I think so, yep. (Although I would say that it explains our subjective experience of mind, "what it's like to be a human", rather than the existence and nature of subjective experience itself, but that's getting into metaphysics.)

It seems to me that there's no good reason not to reuse the term "ego" for the cybernetic self-models in human minds.

This idea also has interesting ramifications when you think about the boundaries of "self" and "other". The self-model system is not just the human being: it includes all the aspects and entities around the human too. And in humans we have models of other people and their self-models, and they have models of us and our self-models, and in turn we have models of their models of our models, etc.


FWIW I believe the other-models are what have been strongly selected for, and the self-model is just an epiphenomenon arising from the relative ease of modelling one's self after having gained the ability to represent models of others' selves:

cf https://news.ycombinator.com/item?id=23475069


Sounds reasonable to me.

I appreciate the link to Shannon's paper. I've played a browser-based version of such a machine/game and it's pretty eerie.

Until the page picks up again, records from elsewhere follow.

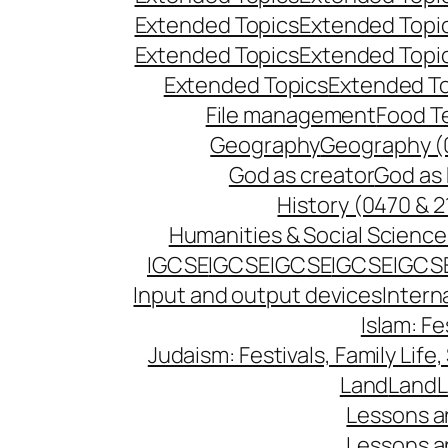
Extended Topics
Extended Topi
Extended Topics
Extended Topi
Extended Topics
Extended T
File management
Food T
Geography
Geography (
God as creator
God as 
History (0470 & 2
Humanities & Social Science
IGCSE
IGCSE
IGCSE
IGCSE
IGCS
Input and output devices
Intern
Islam: Fe
Judaism: Festivals, Family Life,
Land
Land
L
Lessons a
Lessons a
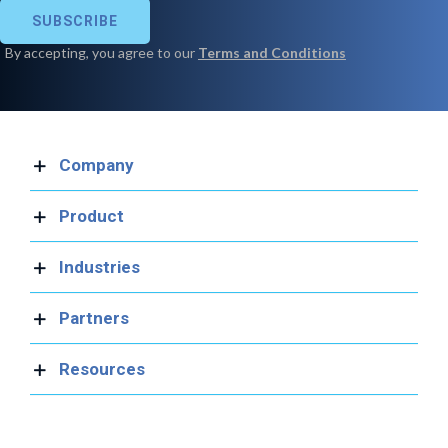
Company
Product
Industries
Partners
Resources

Long ago a friend of mine had this cat, she liked to sit on your lap, but hated it when you got up, she would always jump down the instant you started to rise.

However...

She could tell from the pattern of muscle tensions in your legs whether or not you were really getting up or just moving a bit to rearrange your butt or whatever, and she would only jump if you were getting up. She was flawless at this. In fact, a few times she jumped down a split-second before I knew I was getting up. Like Bruce Lee, she could detect and respond to the intention to move, even before the motion was consciously known to the mover himself (me, in this case.)